Anna était en pleine discussion avec son contremaître, quand Souakim se mit à l’appeler en criant d’une voix exaltée. « Mistress ! Mistress ! » D’un bond la belle archéologue se jeta dans le trou creusé au milieu de l’ancienne nécropole des rois du Soudan et elle vit Souakim tenant dans ses mains un objet cylindrique recouvert de boue séchée, qu’aussitôt il lui tendit. « Je l’ai trouvé là, Mistress, regarde… ». Avec son index, le jeune Africain désignait un emplacement à ses pieds où d’autres objets enfouis affleuraient du sol. Le garçon avait visiblement découvert un gisement intéressant…

Les autres fouilleurs, qui s’activaient dans les fosses voisines, abandonnèrent sur-le-champ leur besogne pour venir voir. Le cliquetis des pelles et des pioches s’interrompit pour laisser place à un silence intrigué. On s’interrogeait en chuchotant. Qu’avait trouvé ce maudit Souakim ? Autour du trou une trentaine de bouches édentées ricanaient d’un air sournois. Car chacun, en son for intérieur, espérait que la découverte de Souakim ne serait qu’un faux espoir, nombreux étant ceux qui, depuis le début du chantier, se moquaient de l’inexpérience et de la présomption du jeune Soudanais. Les vieux indigènes en particulier le méprisaient pour sa fierté, pour sa liberté de ton. Quelle gifle pour leur orgueil si ce que ce dernier venait de déterrer comblait enfin les attentes de la patronne ! Adieu la prime. Elle irait dans la poche de ce vaurien !

La chaleur, en ce début d’après-midi, avait atteint son paroxysme. Une sueur acide, à laquelle se mêlaient la poussière et le sable charriés par le vent du sud, aveuglait Anna. Elle peinait à nettoyer l’objet. Plusieurs minutes lui furent nécessaires avant qu’elle n’en distingue l’exacte nature. L’étrange cylindre mesurait approximativement une vingtaine de centimètres et se terminait par une protubérance caractéristique.

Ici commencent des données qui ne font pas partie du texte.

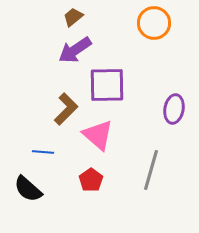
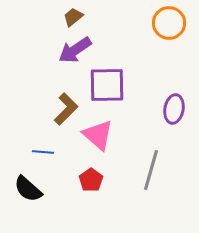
orange circle: moved 15 px right
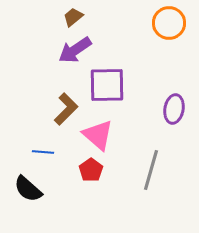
red pentagon: moved 10 px up
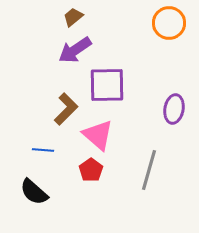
blue line: moved 2 px up
gray line: moved 2 px left
black semicircle: moved 6 px right, 3 px down
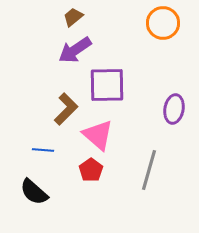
orange circle: moved 6 px left
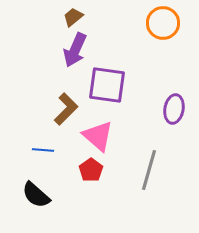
purple arrow: rotated 32 degrees counterclockwise
purple square: rotated 9 degrees clockwise
pink triangle: moved 1 px down
black semicircle: moved 2 px right, 3 px down
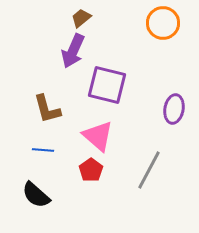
brown trapezoid: moved 8 px right, 1 px down
purple arrow: moved 2 px left, 1 px down
purple square: rotated 6 degrees clockwise
brown L-shape: moved 19 px left; rotated 120 degrees clockwise
gray line: rotated 12 degrees clockwise
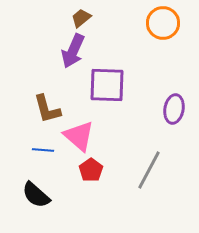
purple square: rotated 12 degrees counterclockwise
pink triangle: moved 19 px left
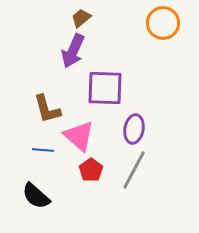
purple square: moved 2 px left, 3 px down
purple ellipse: moved 40 px left, 20 px down
gray line: moved 15 px left
black semicircle: moved 1 px down
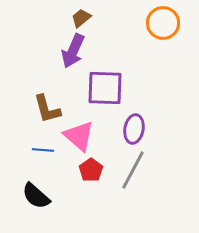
gray line: moved 1 px left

Il s’agissait d’un phallus en pierre, probablement très ancien. Sans doute les peuples de l’Antiquité, qui vénéraient l’organe viril, avaient-ils dû s’en servir lors de cérémonies religieuses... Anna présenta l’ithyphalle au soleil. Elle voulait mieux l’analyser, en étudier les symboles gravés à la surface. Mais une rumeur traversa aussitôt le groupe des fouilleurs. Un mot fut lancé, qu’elle ne comprit pas. Une hilarité générale s’ensuivit. Après quoi tous les hommes se précipitèrent dans la fosse. Tout en dansant d’une manière obscène ils déterraient les autres objets encore enfouis en se les disputant hargneusement. Ceux qui avaient eu la chance de trouver une verge de pierre se la mettaient entre les cuisses pour mimer les gestes du coït devant Souakim.

On riait, et l’on hurlait des sarcasmes à l’adresse du jeune homme qui, plus pâle qu’un mort, recevait l’affront collectif en versant des larmes amères. Anna était effarée. Elle cherchait désespérément à stopper cette farce stupide qui risquait de détruire les précieux vestiges. Mais ses objurgations se perdirent dans le désert. Seuls les coups de fouet d’Hakim, le contremaître, parvinrent finalement à calmer les hommes que la rage d’humilier le petit Soudanais rendait incontrôlables. Pour ces êtres frustes rien n’était plus risible, plus grotesque, que cette découverte d’un lot de pénis en pierre ! C’était le comble du comique ! Ah ! Souakim était décidément un fouilleur sans pareil ! Et dire que, quand il avait crié à la patronne de venir, on aurait cru qu’il avait mis au jour la tombe d’un pharaon ! Les vieux n’en finissaient pas de l’imiter en se tordant de rire : « Mistress, Mistress ! » Et, à la fin de la journée, on entendait encore, dans les fosses, résonner ces deux mots suivis de gloussements sarcastiques. Souakim, quant à lui, après cette scène, s’était remis à travailler en contenant stoïquement son ressentiment et ses larmes.

S’étant réfugiée sous sa tente après y avoir emporté tous les objets découverts, Anna travailla jusqu’à la nuit tombée. La qualité des pièces exhumées, intactes malgré le traitement qu’elles venaient de subir, la transportait de joie, et déjà elle pensait à la réaction du professeur Favre, son directeur de recherches, qui, retenu à Paris, devait arriver dans quelques jours. Quel ne serait pas son enthousiasme devant de tels vestiges ! La jeune archéologue datait les ithyphalles du premier siècle avant Jésus-Christ. Selon ses premières conclusions, ils pouvaient se rattacher au règne de la reine Candace, souveraine nubienne dont l’empire s’étendait de l’Ethiopie jusqu’à la haute Egypte. Et plongée dans l’étude des sexes sculptés, Anna se prenait à rêver à l’existence de cette monarque noire, dont le pouvoir était aussi absolu, dit-on, qu’était grand son goût des hommes. Les reproductions qu’elle manipulait attestaient bien en effet de ce culte que la princesse vouait au phallus.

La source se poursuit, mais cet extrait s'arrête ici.